PROVIDED MATERIAL Block Start

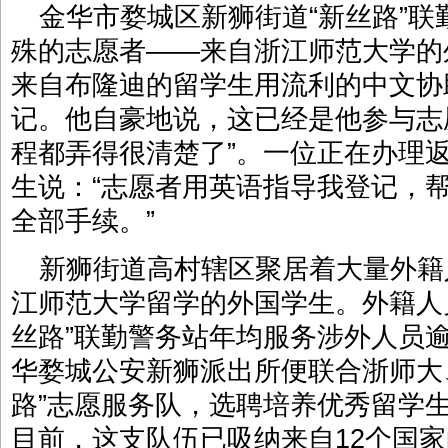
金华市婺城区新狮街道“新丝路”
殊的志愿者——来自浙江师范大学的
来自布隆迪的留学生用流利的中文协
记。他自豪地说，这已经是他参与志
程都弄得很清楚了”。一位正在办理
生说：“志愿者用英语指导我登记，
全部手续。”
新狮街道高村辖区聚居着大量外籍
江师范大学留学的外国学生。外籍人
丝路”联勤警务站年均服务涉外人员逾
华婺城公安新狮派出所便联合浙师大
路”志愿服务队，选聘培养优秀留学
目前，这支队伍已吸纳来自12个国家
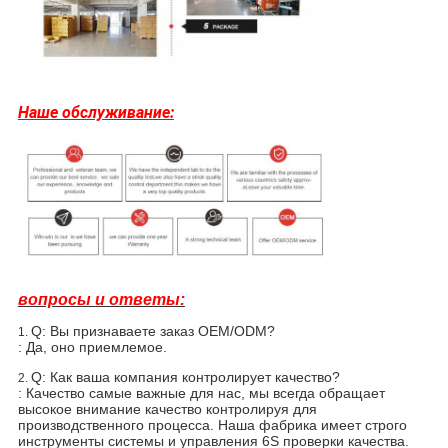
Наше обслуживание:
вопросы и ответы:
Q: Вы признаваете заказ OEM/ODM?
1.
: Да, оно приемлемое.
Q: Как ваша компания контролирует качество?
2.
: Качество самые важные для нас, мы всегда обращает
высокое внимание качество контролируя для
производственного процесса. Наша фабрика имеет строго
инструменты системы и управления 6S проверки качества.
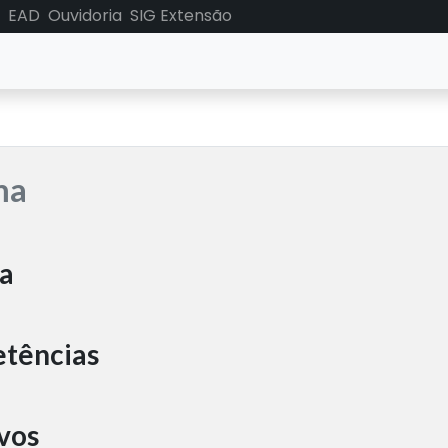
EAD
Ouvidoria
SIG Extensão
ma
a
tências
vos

PROVIDED MATERIAL Block End

EXERCISE REQUIREMENTS — Exactly as written, repeat the lines of the material above from the first through the line holding "высокое внимание качество контролируя для", with both ends in the copy and no pictures.

RESULT OF THIS TASK —
金华市婺城区新狮街道“新丝路”
殊的志愿者——来自浙江师范大学的
来自布隆迪的留学生用流利的中文协
记。他自豪地说，这已经是他参与志
程都弄得很清楚了”。一位正在办理
生说：“志愿者用英语指导我登记，
全部手续。”
新狮街道高村辖区聚居着大量外籍
江师范大学留学的外国学生。外籍人
丝路”联勤警务站年均服务涉外人员逾
华婺城公安新狮派出所便联合浙师大
路”志愿服务队，选聘培养优秀留学
目前，这支队伍已吸纳来自12个国家
Наше обслуживание:
вопросы и ответы:
Q: Вы признаваете заказ OEM/ODM?
1.
: Да, оно приемлемое.
Q: Как ваша компания контролирует качество?
2.
: Качество самые важные для нас, мы всегда обращает
высокое внимание качество контролируя для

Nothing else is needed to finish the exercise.